Tuesday, June 16, 2015
Michael J. Bowler - Spinner - Review and Giveaway
About the Book
Fifteen-year-old Alex is a “spinner.” His friends are “dummies.” Two clandestine groups of humans want his power. And an ancient evil is stalking him. If people weren’t being murdered, Alex might laugh at how his life turned into a horror movie overnight. In a wheelchair since birth, his freakish ability has gotten him kicked out of ten foster homes since the age of four. Now saddled with a sadistic housemother who uses his spinning to heal the kids she physically abuses, Alex and his misfit group of learning disabled classmates are the only ones who can solve the mystery of his birth before more people meet a gruesome end. They need to find out who murdered their beloved teacher, and why the hot young substitute acts like she’s flirting with them. Then there’s the mysterious medallion that seems to have unleashed something malevolent, and an ancient prophecy suggesting Alex has the power to destroy humanity. The boys break into homes, dig up graves, elude kidnappers, fight for their lives against feral cats, and ultimately confront an evil as old as humankind. Friendships are tested, secrets uncovered, love spoken, and destiny revealed. The kid who’s always been a loner will finally learn the value of friends, family, and loyalty. If he survives…
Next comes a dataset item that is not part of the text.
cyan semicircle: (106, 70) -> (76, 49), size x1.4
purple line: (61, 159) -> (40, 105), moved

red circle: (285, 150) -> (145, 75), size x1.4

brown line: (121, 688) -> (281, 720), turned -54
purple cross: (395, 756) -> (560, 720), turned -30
Pulse-pounding, spine-tingling, chill-inducing horror.
Michael J. Bowler, a prior screenwriter of scary movies, should stick to what he does best because his writing comes alive when he delves into the crazy, demented things that go bump in the night.
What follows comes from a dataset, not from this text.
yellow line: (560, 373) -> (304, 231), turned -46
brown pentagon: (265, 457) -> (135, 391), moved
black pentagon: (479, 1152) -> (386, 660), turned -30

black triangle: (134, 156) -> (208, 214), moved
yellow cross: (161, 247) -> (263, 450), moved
The opener where the poor, feeble Special Ed teacher is mauled to death by a massive wave of demonic cats is brilliantly jaw-dropping in the sheer terror of how it unfolds. Bowler employs the right amount of tension and gore that'll have the hair standing up on the back of your arms. It's a scene that reminds me of the best R.L. Stine novels I used to read as a kid—the ones that would leave me terrified to turn the page, but too morbidly enthralled not to.
As a reader, there's a two-sided fascination that encompasses such a visceral level of fear. One, we're glad it's not happening to us, and two, we can't turn away from watching it happen. In fact, we WANT to watch it happen. There's a primal curiosity that's aroused that can only be satisfied through fiction. We don't want to stare at a car crash as we drive by, but we do. We don't want to watch continuous replays of a plane crash, but we can't look away. But in story form, we know it's not real, and we're able to feast on the delightfully juicy details in our own little private nooks because we know what we're reading's not real—even though it feels like it is.
And that uneasy sense of foreboding is certainly captured at Eucalyptus Park. The streetlights go out one by one. The wind picks up. And strange things begin to occur. And what makes it even more frightening is that it's all happening to a paralyzed boy in a wheelchair. He can't run away. He can't call for help. He has to depend on his friend to get him out of there as a dark, hooded figure comes at them with a knife.
I love passages like, "Individual drops made a pop pop pop sound like bullets he'd sometimes hear in the neighborhood at night," and "The wind felt like a whole football team pushing against him."
For me, I would've liked the novel to have been shorter and focused more tightly around those types of scenes. I'd take twelve to fifteen concisely written chapters of sheer horror over the lengthy conglomeration of genres the book turned out to be. I'd scrap all the subplots and concentrate on Bowler's strengths—because the man can definitely bring it. He just needs a firmer editing hand in order to show off his skills to their best advantage instead of letting them get bogged down in the wordiness of overly detailed "camera angle" movements and repetitive dialogue that doesn't advance the plot. Having ten characters speak in one scene gets confusing for even the most diligent of readers.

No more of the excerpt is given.